Would you retype exactly the lines below, starting with the one that has "Financement à partir" and going on through the one that has "proprietatea Para-Mid Trade S.R.L. – Bacău:…", with no pictures and nothing else?

[Excerpts from a dataset]
/---
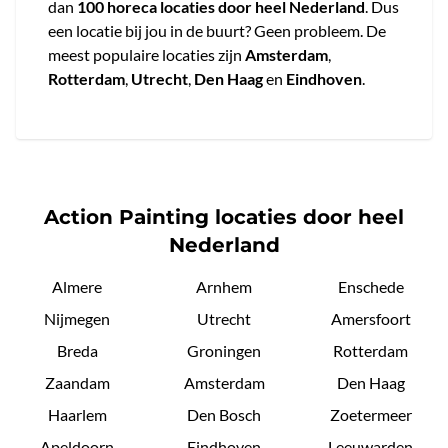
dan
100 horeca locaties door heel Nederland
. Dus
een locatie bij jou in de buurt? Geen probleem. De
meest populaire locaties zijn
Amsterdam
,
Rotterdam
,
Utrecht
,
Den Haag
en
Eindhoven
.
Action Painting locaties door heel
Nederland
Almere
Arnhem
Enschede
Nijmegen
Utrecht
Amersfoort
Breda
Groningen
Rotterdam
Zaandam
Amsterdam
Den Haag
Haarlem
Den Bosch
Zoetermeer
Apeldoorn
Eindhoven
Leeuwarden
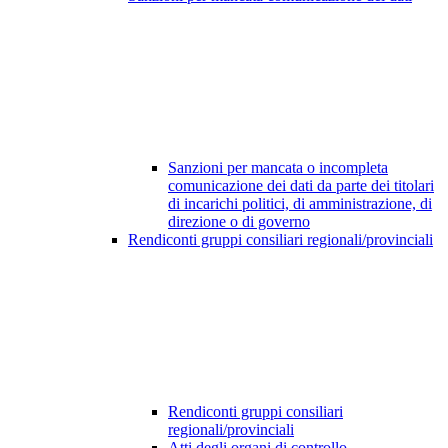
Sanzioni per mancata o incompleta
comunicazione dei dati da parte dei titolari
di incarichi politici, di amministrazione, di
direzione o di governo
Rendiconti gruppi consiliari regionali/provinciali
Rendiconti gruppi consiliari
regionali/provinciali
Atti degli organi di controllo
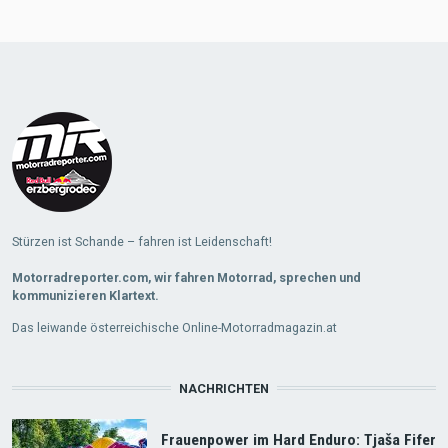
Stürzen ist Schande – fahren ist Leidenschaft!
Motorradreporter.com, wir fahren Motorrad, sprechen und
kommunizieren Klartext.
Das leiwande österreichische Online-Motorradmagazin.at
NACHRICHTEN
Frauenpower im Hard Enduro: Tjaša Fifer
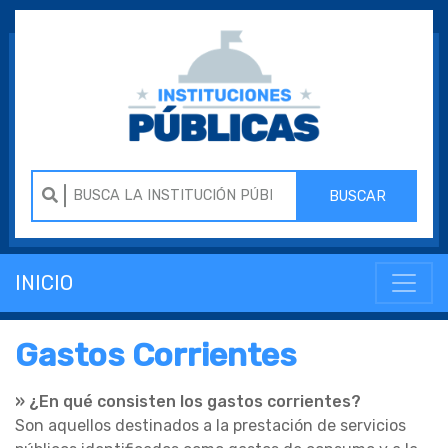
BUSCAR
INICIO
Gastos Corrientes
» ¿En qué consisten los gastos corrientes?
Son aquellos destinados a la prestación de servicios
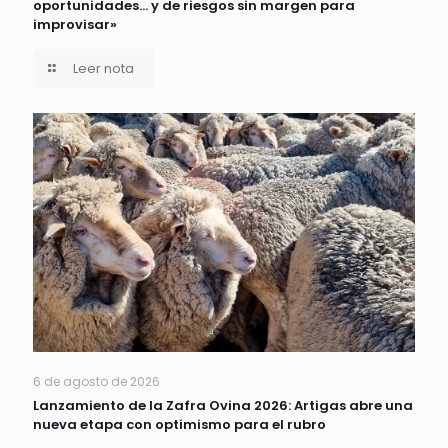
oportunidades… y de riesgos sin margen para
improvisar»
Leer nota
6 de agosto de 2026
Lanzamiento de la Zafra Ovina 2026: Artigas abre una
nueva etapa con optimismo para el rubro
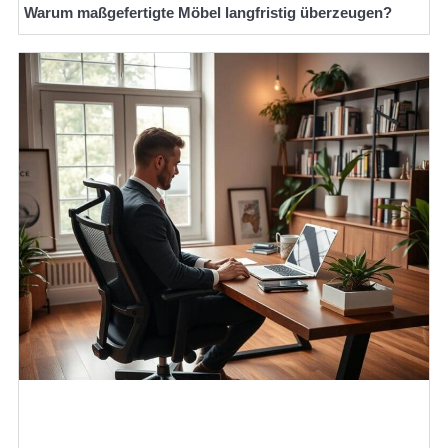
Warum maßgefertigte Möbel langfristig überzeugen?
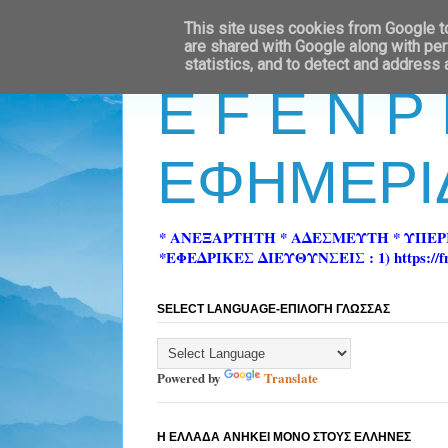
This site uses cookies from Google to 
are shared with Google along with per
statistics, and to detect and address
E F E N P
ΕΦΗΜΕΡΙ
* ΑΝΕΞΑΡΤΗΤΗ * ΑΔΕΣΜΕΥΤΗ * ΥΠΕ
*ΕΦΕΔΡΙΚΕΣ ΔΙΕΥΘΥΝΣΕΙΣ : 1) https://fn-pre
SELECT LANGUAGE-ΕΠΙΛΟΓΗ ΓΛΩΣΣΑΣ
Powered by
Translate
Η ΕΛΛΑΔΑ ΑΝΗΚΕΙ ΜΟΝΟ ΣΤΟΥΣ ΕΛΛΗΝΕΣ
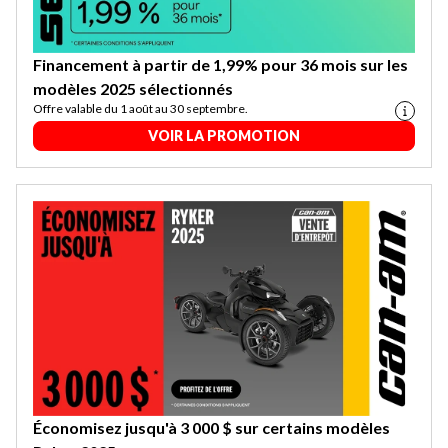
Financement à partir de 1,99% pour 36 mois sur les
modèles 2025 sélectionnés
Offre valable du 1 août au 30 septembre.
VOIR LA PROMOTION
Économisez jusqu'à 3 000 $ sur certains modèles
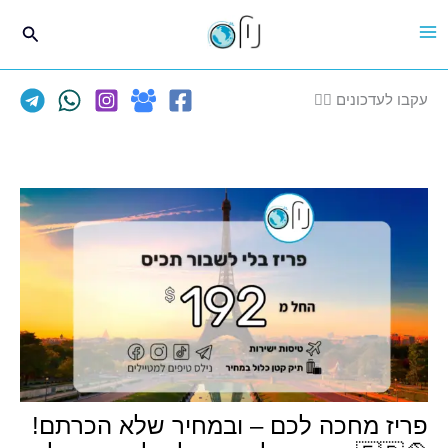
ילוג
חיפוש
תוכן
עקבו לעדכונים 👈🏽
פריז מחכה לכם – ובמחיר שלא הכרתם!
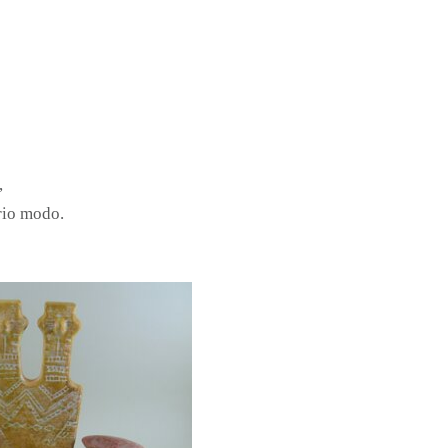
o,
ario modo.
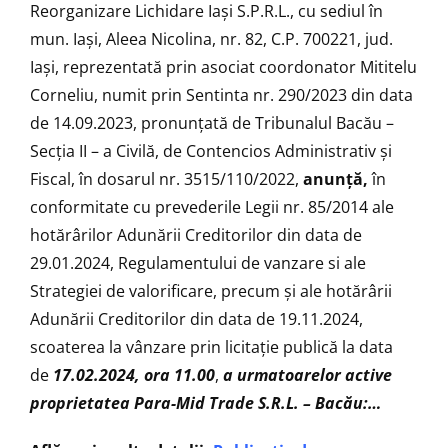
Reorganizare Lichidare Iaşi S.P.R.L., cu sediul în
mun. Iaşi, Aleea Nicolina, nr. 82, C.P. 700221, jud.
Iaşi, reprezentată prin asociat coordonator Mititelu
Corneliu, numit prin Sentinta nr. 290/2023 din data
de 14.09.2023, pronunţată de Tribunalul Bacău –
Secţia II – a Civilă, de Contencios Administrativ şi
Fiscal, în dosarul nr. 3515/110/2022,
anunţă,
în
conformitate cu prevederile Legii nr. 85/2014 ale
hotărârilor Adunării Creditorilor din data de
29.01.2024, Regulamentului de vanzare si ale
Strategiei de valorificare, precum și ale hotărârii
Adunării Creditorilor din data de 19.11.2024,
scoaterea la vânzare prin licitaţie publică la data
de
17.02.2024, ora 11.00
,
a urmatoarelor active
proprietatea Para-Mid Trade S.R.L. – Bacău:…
\---
/---
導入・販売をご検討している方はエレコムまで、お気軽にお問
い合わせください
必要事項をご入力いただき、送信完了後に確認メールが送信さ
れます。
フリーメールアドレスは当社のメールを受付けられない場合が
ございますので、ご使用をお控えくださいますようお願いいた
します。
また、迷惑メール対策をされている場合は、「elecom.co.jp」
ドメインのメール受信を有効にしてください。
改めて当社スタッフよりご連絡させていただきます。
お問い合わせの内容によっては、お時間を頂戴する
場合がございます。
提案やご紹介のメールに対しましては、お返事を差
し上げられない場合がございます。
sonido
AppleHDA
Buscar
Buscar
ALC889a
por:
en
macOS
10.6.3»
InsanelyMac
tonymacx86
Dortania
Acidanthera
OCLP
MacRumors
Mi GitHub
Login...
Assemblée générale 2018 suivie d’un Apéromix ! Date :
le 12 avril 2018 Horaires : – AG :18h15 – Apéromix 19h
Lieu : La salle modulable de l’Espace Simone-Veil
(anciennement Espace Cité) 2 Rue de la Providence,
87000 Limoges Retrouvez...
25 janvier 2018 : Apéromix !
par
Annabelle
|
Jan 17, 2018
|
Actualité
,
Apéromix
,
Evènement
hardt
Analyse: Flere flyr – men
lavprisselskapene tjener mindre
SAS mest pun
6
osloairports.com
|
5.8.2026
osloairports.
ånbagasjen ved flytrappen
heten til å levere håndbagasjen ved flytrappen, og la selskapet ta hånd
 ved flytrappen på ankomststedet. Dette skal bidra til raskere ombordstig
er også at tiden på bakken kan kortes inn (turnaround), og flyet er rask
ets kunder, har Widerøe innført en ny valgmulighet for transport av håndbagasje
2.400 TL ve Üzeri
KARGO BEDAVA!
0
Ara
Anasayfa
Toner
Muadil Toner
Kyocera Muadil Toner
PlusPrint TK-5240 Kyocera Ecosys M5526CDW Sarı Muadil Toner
\---
■ Written response:
Financement à partir de 1,99% pour 36 mois sur les
modèles 2025 sélectionnés
Offre valable du 1 août au 30 septembre.
VOIR LA PROMOTION
Économisez jusqu'à 3 000 $ sur certains modèles
ילוג
חיפוש
תוכן
עקבו לעדכונים 👈🏽
פריז מחכה לכם – ובמחיר שלא הכרתם!
o,
ario modo.
Reorganizare Lichidare Iaşi S.P.R.L., cu sediul în
mun. Iaşi, Aleea Nicolina, nr. 82, C.P. 700221, jud.
Iaşi, reprezentată prin asociat coordonator Mititelu
Corneliu, numit prin Sentinta nr. 290/2023 din data
de 14.09.2023, pronunţată de Tribunalul Bacău –
Secţia II – a Civilă, de Contencios Administrativ şi
Fiscal, în dosarul nr. 3515/110/2022,
anunţă,
în
conformitate cu prevederile Legii nr. 85/2014 ale
hotărârilor Adunării Creditorilor din data de
29.01.2024, Regulamentului de vanzare si ale
Strategiei de valorificare, precum și ale hotărârii
Adunării Creditorilor din data de 19.11.2024,
scoaterea la vânzare prin licitaţie publică la data
de
17.02.2024, ora 11.00
,
a urmatoarelor active
proprietatea Para-Mid Trade S.R.L. – Bacău:…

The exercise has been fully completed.